The Oregon Supreme Court is not blinded with science

Powerex Corp. v. Dep’t of Rev., No. S060859 (Or. Mar. 26, 2015).

Does electricity qualify as “tangible personal property” or “intangible personal property” under Oregon tax law? The answer to this question has financial consequences for Powerex, a company that sells natural gas and electricity in the western United States and Canada. If electricity is tangible personal property, Powerex will have to pay more taxes than it would if electricity is intangible personal property.

This case comes to the Oregon Supreme Court from the Oregon Tax Court, which decided that electricity is intangible. It based this decision not on the language or purpose of the tax statute, but (remarkably enough) on expert testimony. 

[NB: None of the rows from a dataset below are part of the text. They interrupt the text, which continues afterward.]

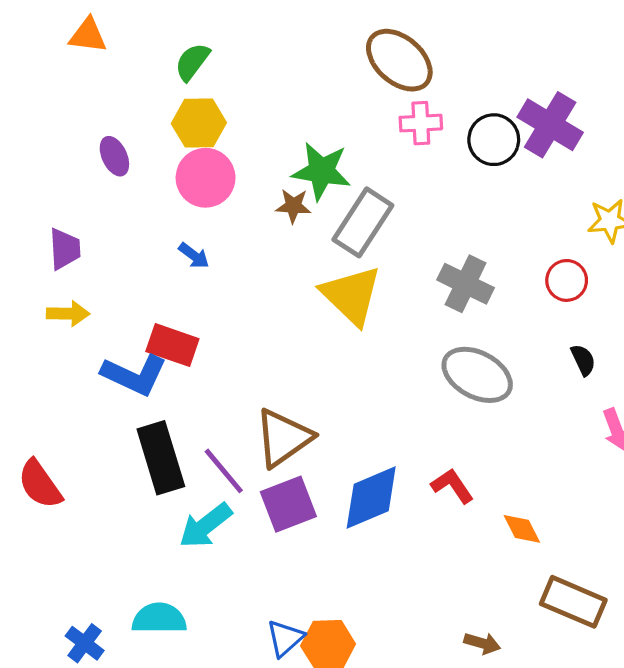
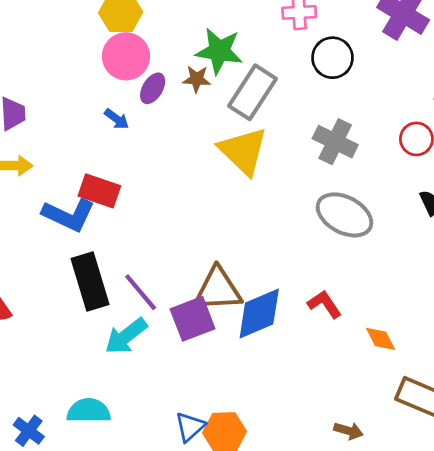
black circle: (494, 140) -> (332, 58), moved
purple ellipse: (114, 156) -> (153, 88), moved, turned 56
brown triangle: (283, 438) -> (218, 290), moved, turned 32

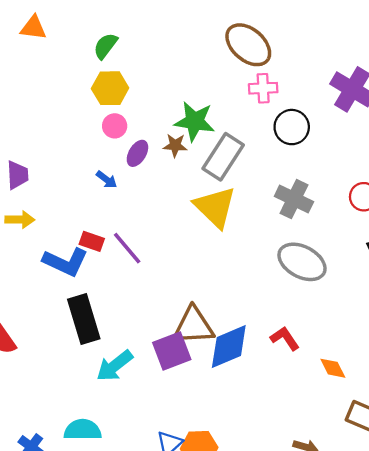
pink circle: (126, 56) -> (115, 126), size x0.6
red rectangle: (99, 191) -> (92, 241), size x0.7
purple line: (141, 292) -> (127, 248), moved

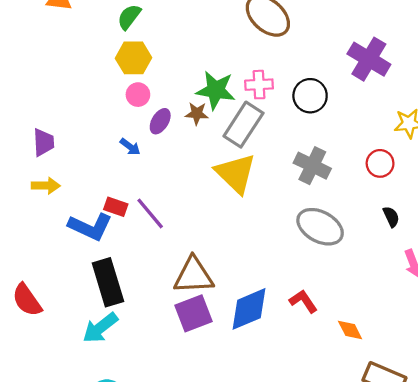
pink cross: (263, 88) -> (259, 85), moved
brown triangle: (193, 326) -> (193, 276), moved
cyan arrow: (115, 366) -> (100, 328), moved

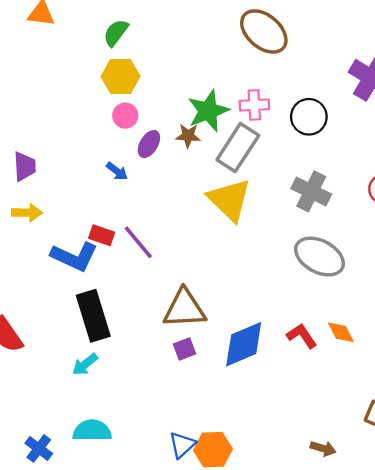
green star: (216, 90) -> (208, 111), turned -30
purple square: (193, 313) -> (184, 349), size x0.6
cyan arrow: (100, 328) -> (85, 364), size x0.7
orange diamond: (350, 330) -> (341, 332), moved

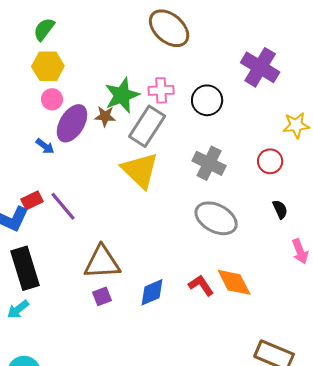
purple ellipse: (149, 144) -> (72, 123), size x1.6
red rectangle: (102, 235) -> (32, 200), turned -45
orange diamond: (341, 332) -> (234, 282), size x1.5
blue diamond: (244, 344) -> (152, 292), size x0.7

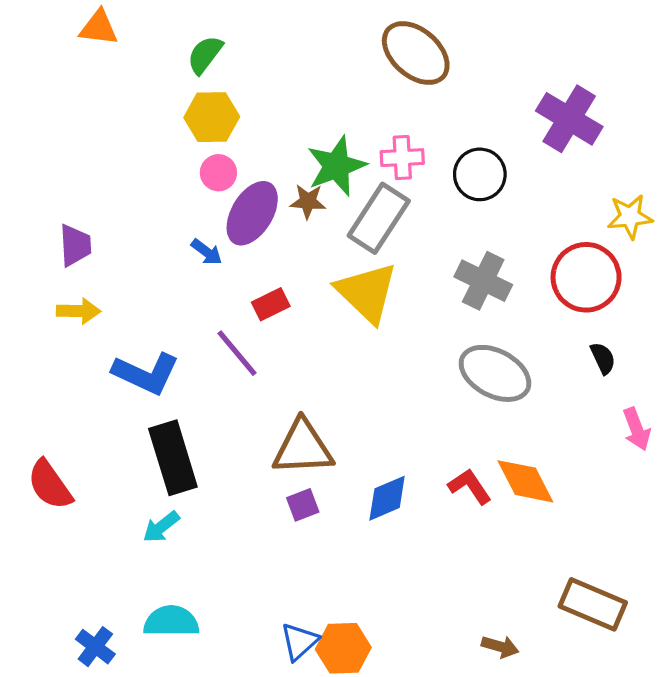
red circle: (270, 161) -> (586, 277), size x1.6
red rectangle: (32, 200) -> (271, 304), moved

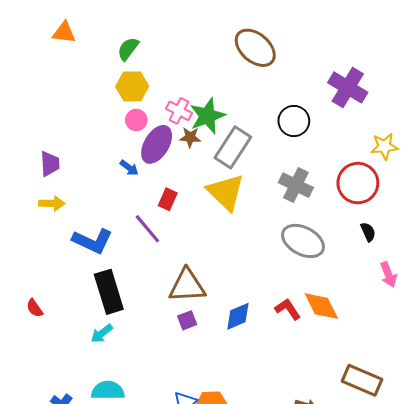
pink cross: (402, 158) -> (179, 111), moved, turned 30
red rectangle: (271, 304) -> (168, 199), turned -40
red semicircle: (50, 485) -> (35, 308), size x0.6

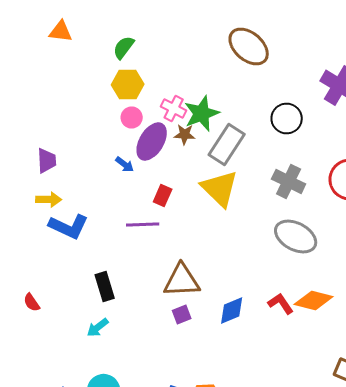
purple line: (147, 229) -> (143, 224), turned -52
blue L-shape: (93, 241) -> (69, 226), moved
black rectangle: (109, 292) -> (105, 286), size x0.7
orange diamond: (321, 306) -> (314, 300), turned -48

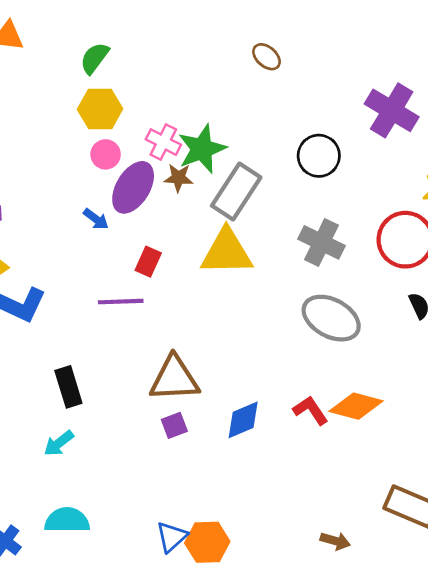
brown ellipse: (249, 46) -> (266, 57), size x0.5
yellow triangle: (220, 188) -> (227, 252), turned -45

Dueling expert witnesses testified about whether electricity is tangible. Powerex called Peter Fisher, a particle physicist at MIT, who testified that electricity is propagated through an electron’s emission of a “virtual photon.” Since a virtual photon has no mass, electricity is intangible. QED.  The Department of Revenue called Joel Fajans, a Berkeley physics professor, who testified that virtual photons shouldn’t be viewed as distinct from the electrons that emit them. And since electrons have mass, electricity is tangible. QED. The Tax Court found Dr. Fisher’s testimony more persuasive than Dr. Fajans’, and so ruled that electricity is intangible. 

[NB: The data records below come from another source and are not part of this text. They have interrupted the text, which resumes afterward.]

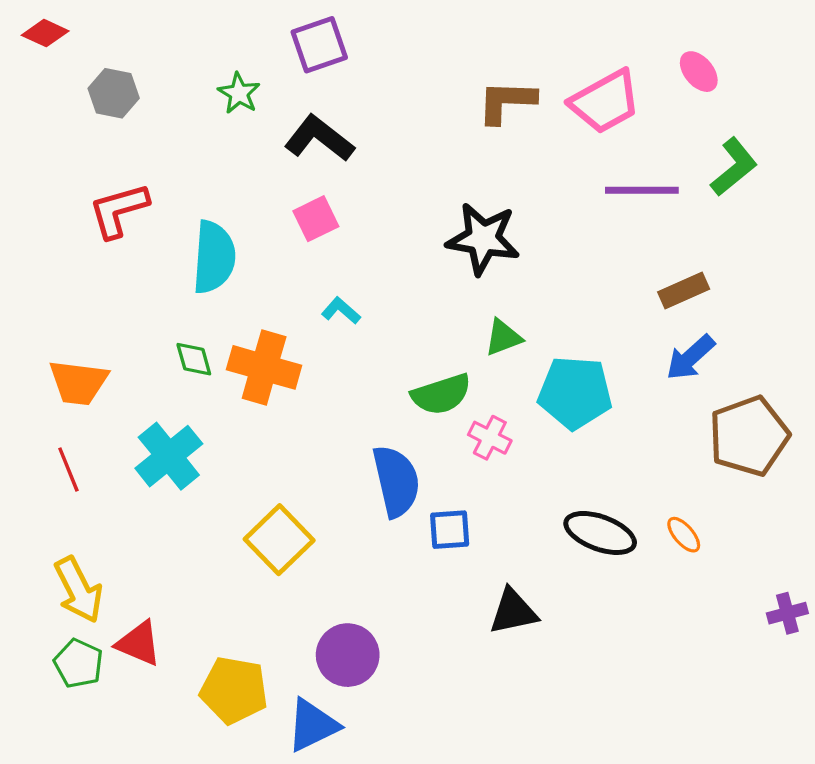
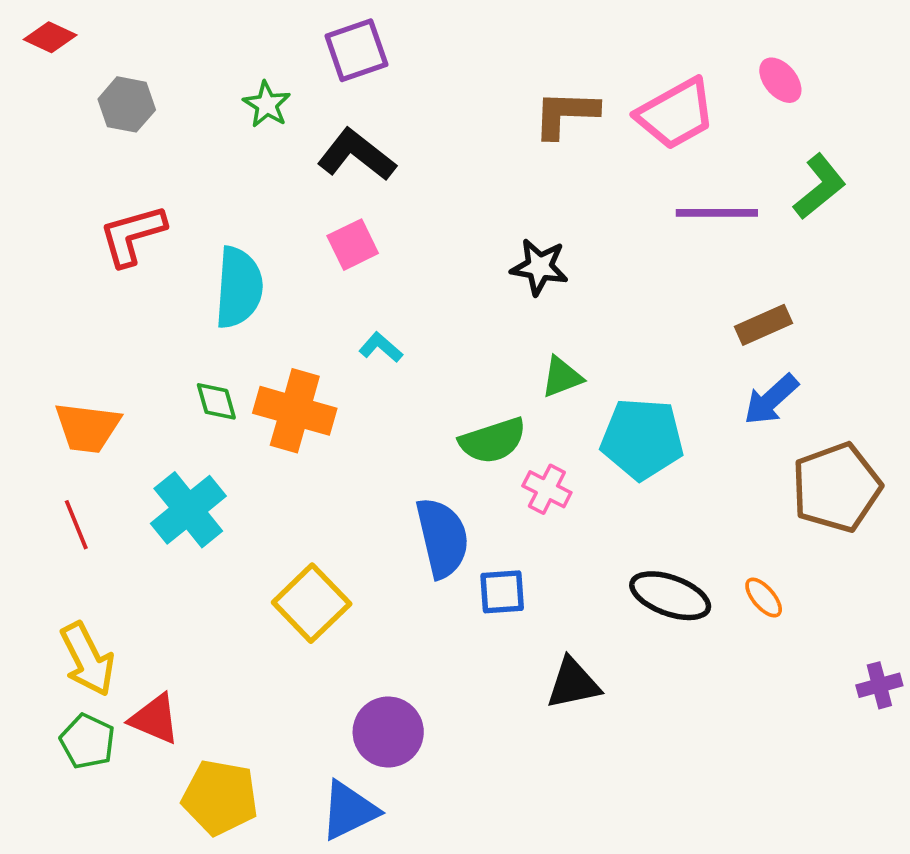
black star: (483, 239) -> (539, 267), size x0.7
yellow pentagon: (234, 690) -> (220, 797), moved

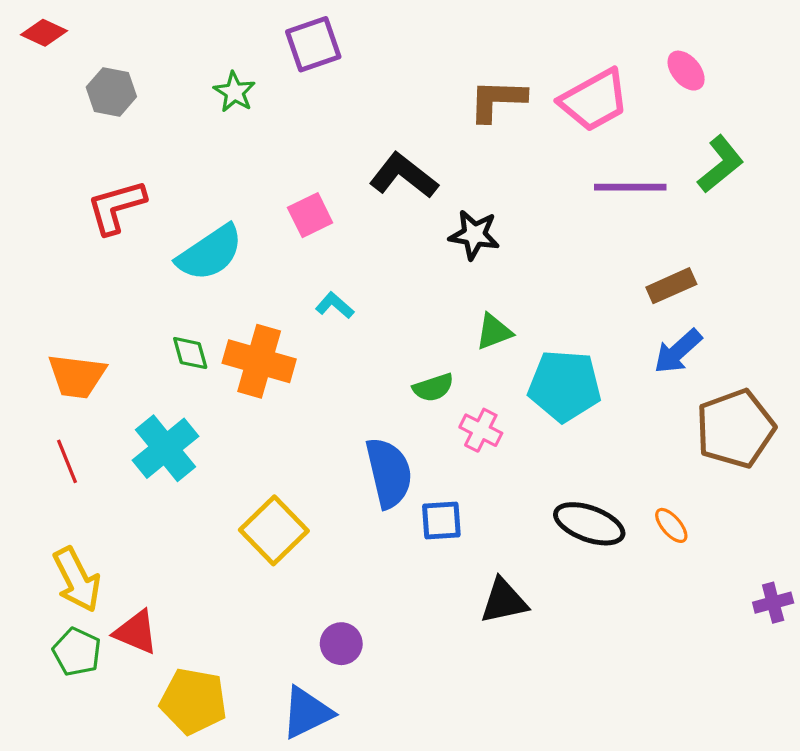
black L-shape: (356, 155) -> (404, 176), moved
cyan semicircle: (239, 288) -> (210, 253), turned 52
green semicircle: (493, 441) -> (433, 388), size x0.7
purple circle: (388, 732) -> (341, 644), size x0.7

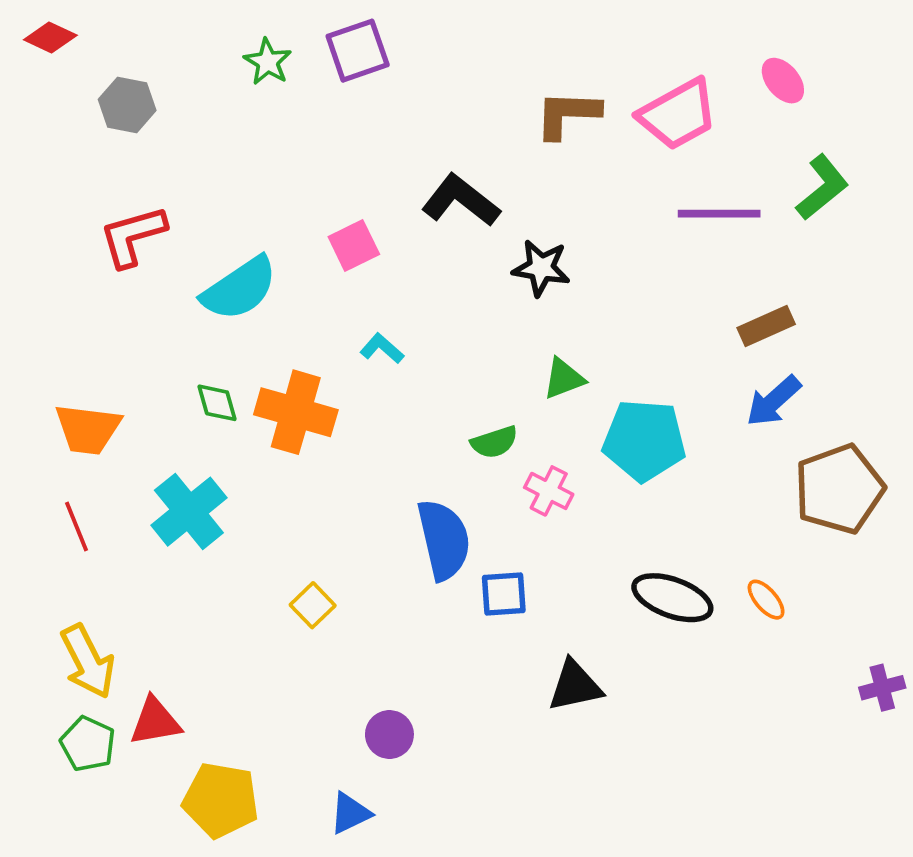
green star: (234, 92) -> (268, 62), moved
yellow square: (274, 530) -> (313, 605), size x0.6
red triangle: (136, 632) -> (155, 721), turned -33
blue triangle: (307, 713) -> (350, 813), size x0.7

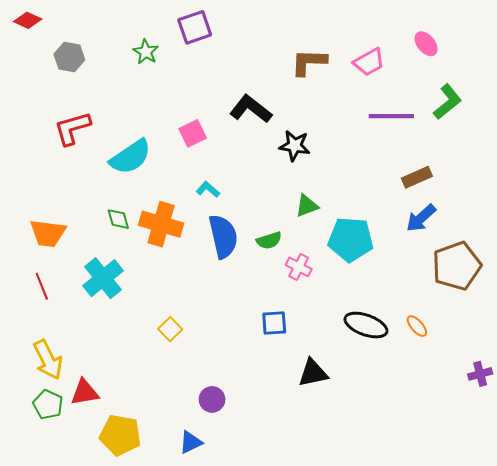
green star: (268, 62) -> (146, 52), moved
pink trapezoid: (678, 114) -> (369, 62), size x0.7
blue semicircle: (444, 540) -> (223, 236), moved

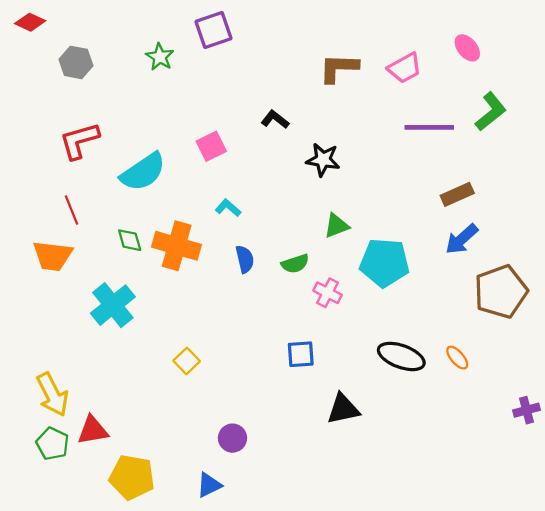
black L-shape: (251, 109) -> (275, 119), size x0.6
blue semicircle: (223, 236) -> (245, 259), size x0.6
red line: (42, 286) -> (71, 210), moved

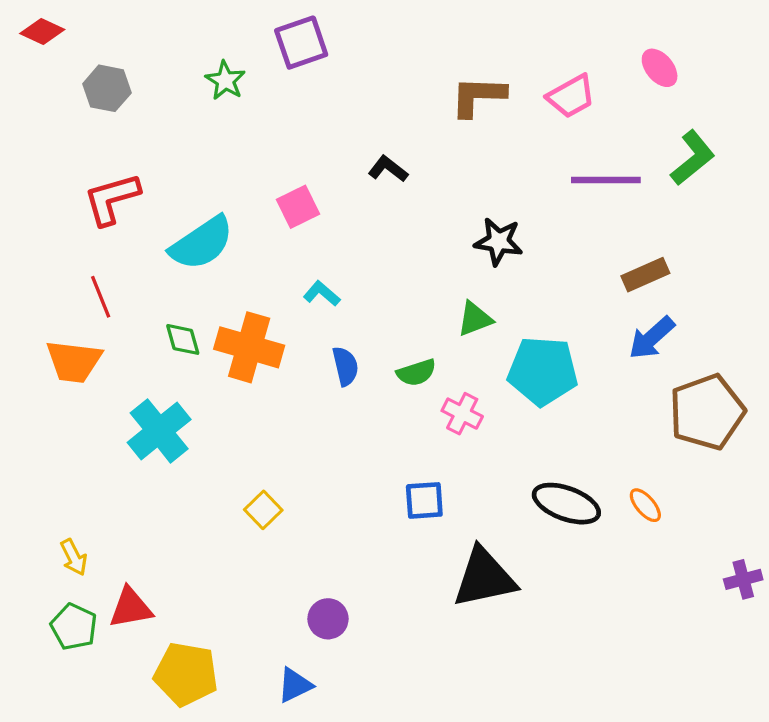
black star: (323, 160) -> (499, 242), moved
yellow arrow: (52, 394) -> (74, 557), size x0.6
black triangle: (343, 409) -> (484, 578), size x1.4

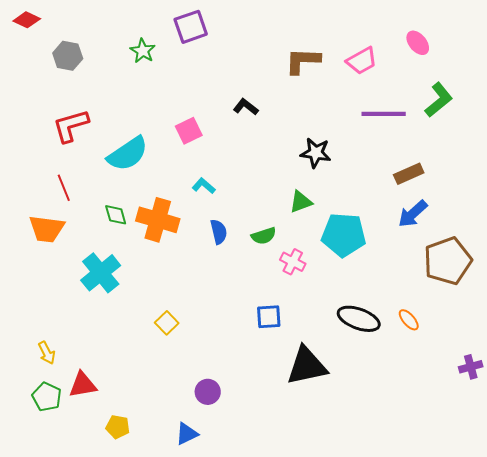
yellow pentagon: (186, 674) -> (118, 427), size x0.6

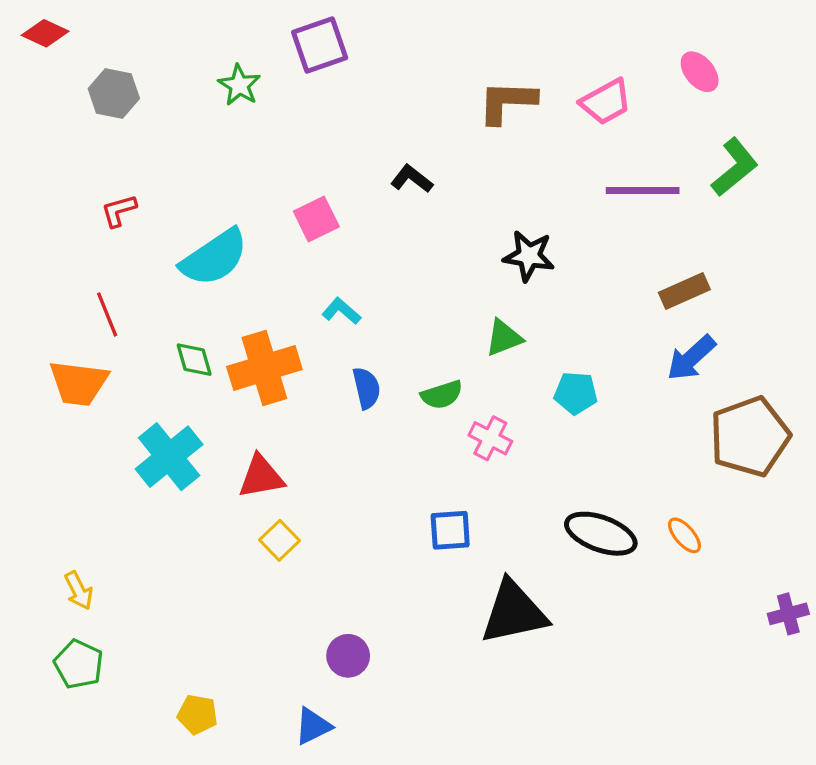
red L-shape: (71, 126) -> (119, 211), size x0.6
orange cross: (158, 220) -> (264, 368), turned -33
cyan pentagon: (344, 235) -> (576, 393), size x0.6
red triangle: (83, 385) -> (261, 477), moved

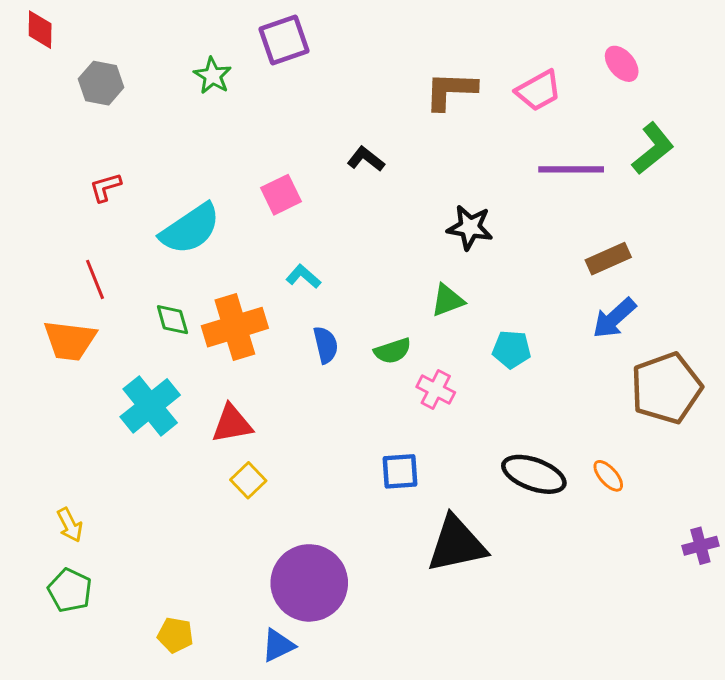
red diamond: (45, 33) -> (40, 30), turned 66
purple circle: (348, 656) -> (309, 583), size x2.0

Sensibly, the Oregon Supreme Court says that “the scientific debate about the subatomic properties of electricity—as fascinating as it is—seems beside the point.” Looking at the text and context of the relevant statute, the court holds that whether property is tangible depends on whether it’s perceptible to the senses, can be located physically, and can be delivered or shipped. Since electricity is perceptible to the senses, can be located physically, and can be delivered via electric lines, it’s tangible property. So the court remands the case to the Tax Court for it to recalculate Powerexs tax liability based on the tangibility of the electricity that Powerex has sold.